# [Exercise objective]
Please write out, exactly as they appear, the line containing "3800 Sint-Truiden" and every line after it to the end of the records, and nothing more.

# [Dataset]
▶
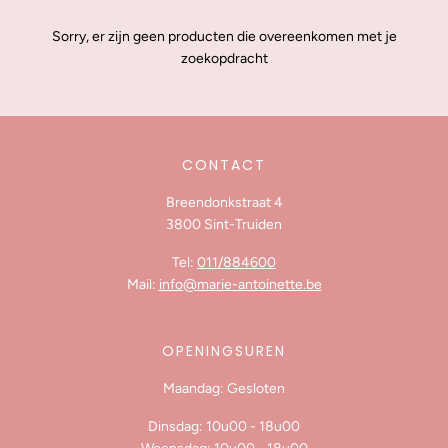
Sorry, er zijn geen producten die overeenkomen met je
zoekopdracht
CONTACT
Breendonkstraat 4
3800 Sint-Truiden
Tel:
011/884600
Mail:
info@marie-antoinette.be
OPENINGSUREN
Maandag: Gesloten
Dinsdag: 10u00 - 18u00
◀
# [Solution to this problem]
3800 Sint-Truiden
Tel:
011/884600
Mail:
info@marie-antoinette.be
OPENINGSUREN
Maandag: Gesloten
Dinsdag: 10u00 - 18u00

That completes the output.